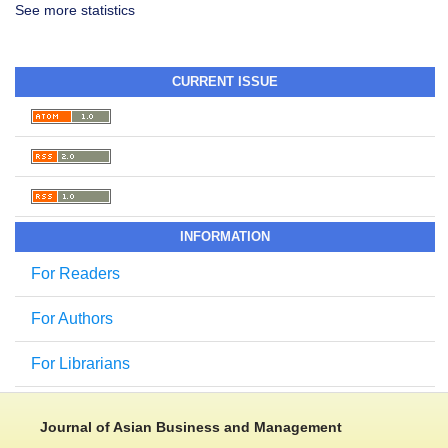
See more statistics
CURRENT ISSUE
INFORMATION
For Readers
For Authors
For Librarians
Journal of Asian Business and Management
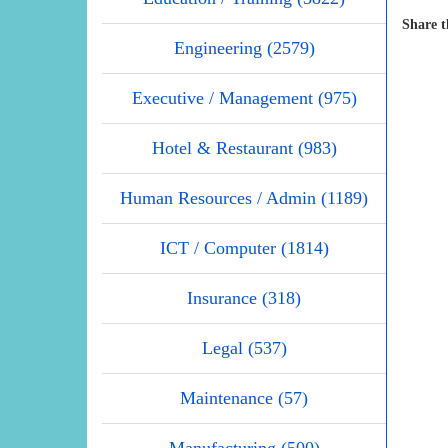
Share t
Engineering (2579)
Executive / Management (975)
Hotel & Restaurant (983)
Human Resources / Admin (1189)
ICT / Computer (1814)
Insurance (318)
Legal (537)
Maintenance (57)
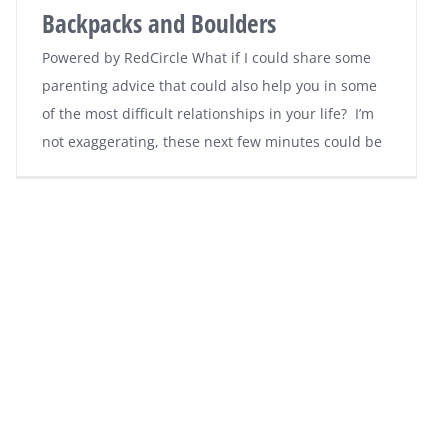
Backpacks and Boulders
Powered by RedCircle What if I could share some
parenting advice that could also help you in some
of the most difficult relationships in your life? I’m
not exaggerating, these next few minutes could be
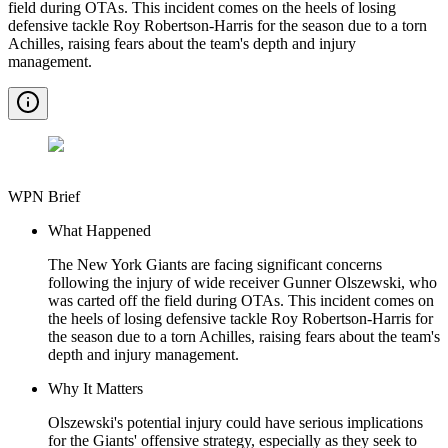
field during OTAs. This incident comes on the heels of losing
defensive tackle Roy Robertson-Harris for the season due to a torn
Achilles, raising fears about the team's depth and injury
management.
WPN Brief
What Happened
The New York Giants are facing significant concerns
following the injury of wide receiver Gunner Olszewski, who
was carted off the field during OTAs. This incident comes on
the heels of losing defensive tackle Roy Robertson-Harris for
the season due to a torn Achilles, raising fears about the team's
depth and injury management.
Why It Matters
Olszewski's potential injury could have serious implications
for the Giants' offensive strategy, especially as they seek to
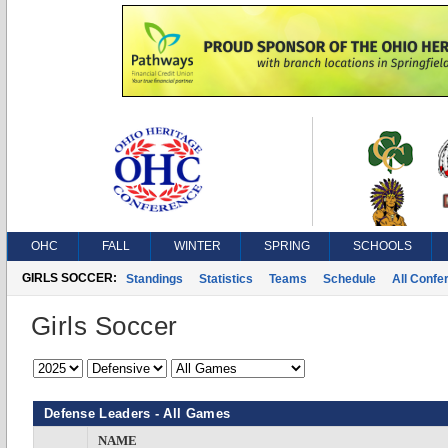
OHC
FALL
WINTER
SPRING
SCHOOLS
GIRLS SOCCER:
Standings
Statistics
Teams
Schedule
All Conf
Girls Soccer
Defense Leaders - All Games
NAME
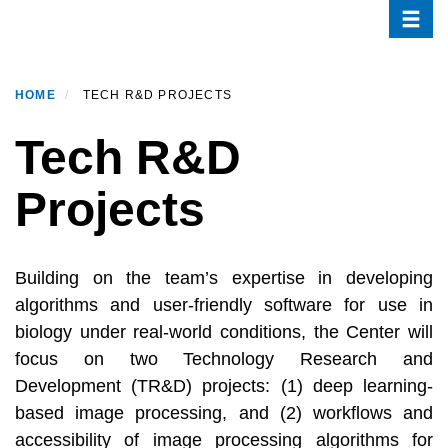
Toggle
Skip
to
main
content
HOME
TECH R&D PROJECTS
Tech R&D
Projects
Building on the team’s expertise in developing
algorithms and user-friendly software for use in
biology under real-world conditions, the Center will
focus on two Technology Research and
Development (TR&D) projects: (1) deep learning-
based image processing, and (2) workflows and
accessibility of image processing algorithms for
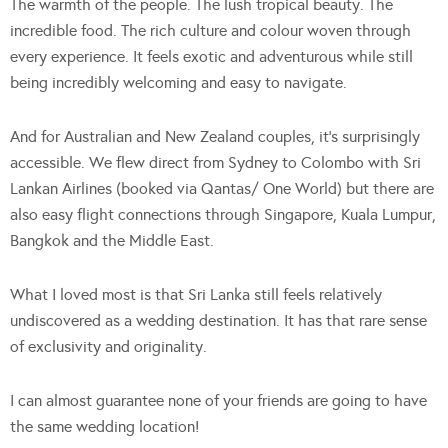
The warmth of the people. The lush tropical beauty. The
incredible food. The rich culture and colour woven through
every experience. It feels exotic and adventurous while still
being incredibly welcoming and easy to navigate.
And for Australian and New Zealand couples, it’s surprisingly
accessible. We flew direct from Sydney to Colombo with Sri
Lankan Airlines (booked via Qantas/ One World) but there are
also easy flight connections through Singapore, Kuala Lumpur,
Bangkok and the Middle East.
What I loved most is that Sri Lanka still feels relatively
undiscovered as a wedding destination. It has that rare sense
of exclusivity and originality.
I can almost guarantee none of your friends are going to have
the same wedding location!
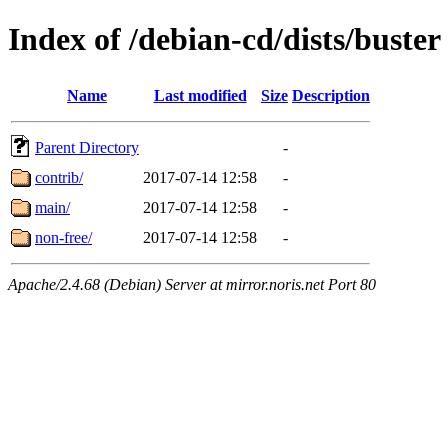
Index of /debian-cd/dists/buster
Name
Last modified
Size
Description
Parent Directory
-
contrib/
2017-07-14 12:58
-
main/
2017-07-14 12:58
-
non-free/
2017-07-14 12:58
-
Apache/2.4.68 (Debian) Server at mirror.noris.net Port 80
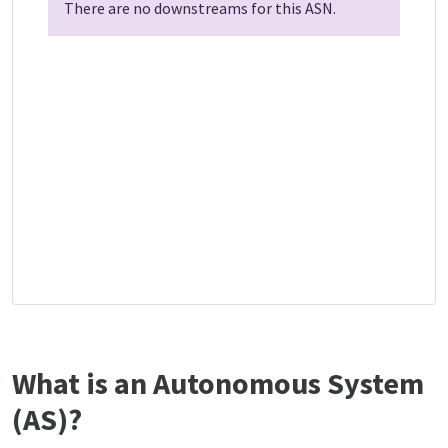
There are no downstreams for this ASN.
What is an Autonomous System
(AS)?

—————

*Assigned task*. How many lines of the entries contain the word "easy"? Only the number is wanted.

*Response below*. 2